Car, sur le terrain, les habitants s’opposent à toute inhumation de chrétiens dans leur voisinage. Cette situation est tellement préoccupante que les églises de Katmandou et des environs ont dû se résoudre à acheter un terrain sur une montagne isolée pour construire un cimetière.

«Le plus grand défi est la route qui mène à ce cimetière», déclare Joshua Magrati, co-secrétaire du Cimetière récemment construit dans le district de Makwanpur, à environ 48 km de Katmandou, la capitale nationale.

Non seulement, il faut en effet parcourir les 48 kilomètres qui séparent la ville du cimetière chrétien, mais ce n’est pas tout. Les derniers kilomètres sont les plus éprouvants, car le cimetière se situe à 3 kilomètres de la route principale. Pour s’y rendre, seul un 4 x 4 peut être utilisé, et beaucoup de familles ne peuvent le payer. Aussi certaines familles doivent-elles grimper à pied sur une route escarpée et de fortune, en portant le corps pendant une heure et demi.

Pour construire ce cimetière, qui est loin d’être achevé, les églises ont déjà dépensé environ 2,5 millions de roupies népalaises (soit 24 000 dollars). Le choix de cet endroit isolé a été fait pour deux raisons, premièrement, du fait de son éloignement de toute habitation humaine, l’opposition est moins forte, et deuxièmement, plus la terre est éloignée de la ville, moins elle coûte cher.

«Il n’y a pas d’autre cimetière chrétien près de Katmandou», dit Ang Dawa Sherpa, secrétaire général du cimetière. “Il y en a un à Pokhara, et un à Chitawan. Ils sont loin d’ici.”

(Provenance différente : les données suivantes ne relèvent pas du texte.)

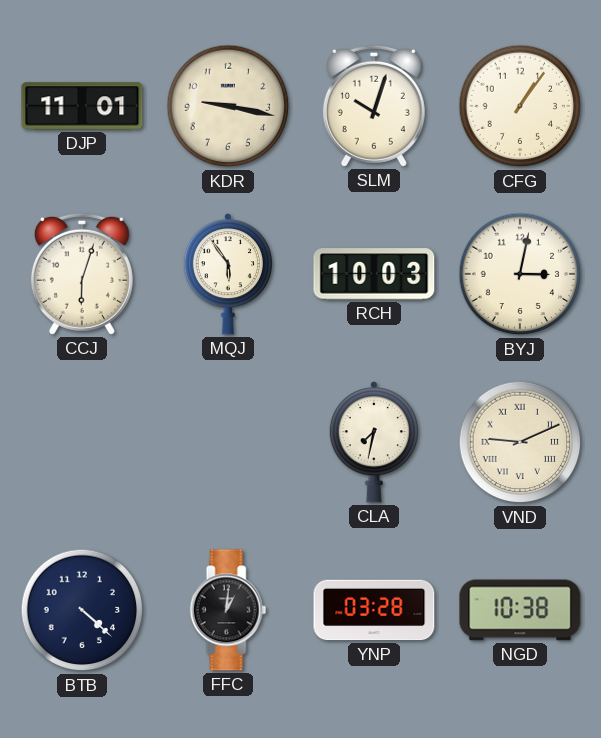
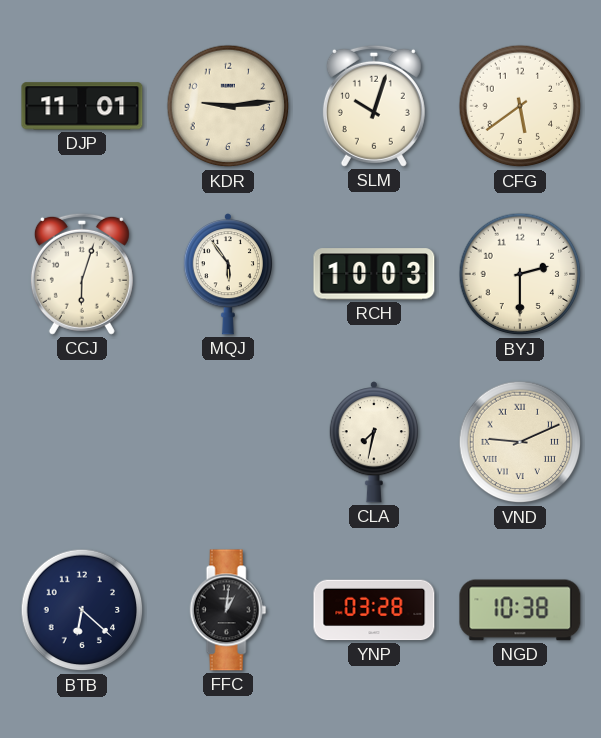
KDR: 9:17 -> 9:14
CFG: 1:06 -> 5:39
BYJ: 3:02 -> 2:30
BTB: 4:22 -> 6:22
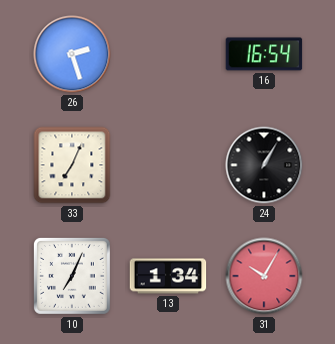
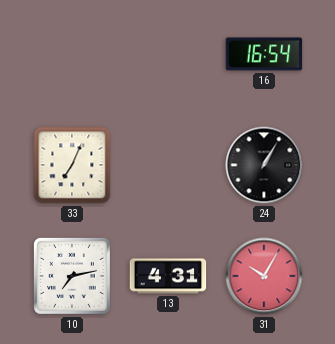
26: 2:27 -> none
10: 7:04 -> 7:13
13: 1:34 -> 4:31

Il y avait bien des terres plus proches de la ville, mais à chaque fois, les villageois et les partis politiques se sont opposés à la mise en place d’un cimetière chrétien dans ces zones. Quelquefois, les chrétiens ont ainsi été contraints d’enterrer le mort sur leur terre privée, mais même là, les voisins viennent et exigent que le défunt soit enterré autre part.

“(Il y a quelques années), Shyam Népalais, un nouveau croyant qui vivait dans la région de Dolaghat, est mort deux mois après avoir accepté le Christ. Nous avons enterré son corps sur un terrain privé appartenant à un croyant. Mais après cela, tous les villageois sont venus s’y opposer », raconte Leela Bhakt Pradhan, aînée d’une église-maison dans la région de Dolaghat dans le district de Kabhrepalanchok, au centre du Népal à World Watch Monitor.

“Nous avons donc dû creuser sa tombe et marcher environ 5 kilomètres avec le corps pour l’enterrer à nouveau sur un autre terrain privé appartenant à un croyant.”

Il y a plus de 4 ans, le gouvernement népalais a promis d’allouer des terres pour les enterrements chrétiens. Les chrétiens attendent toujours.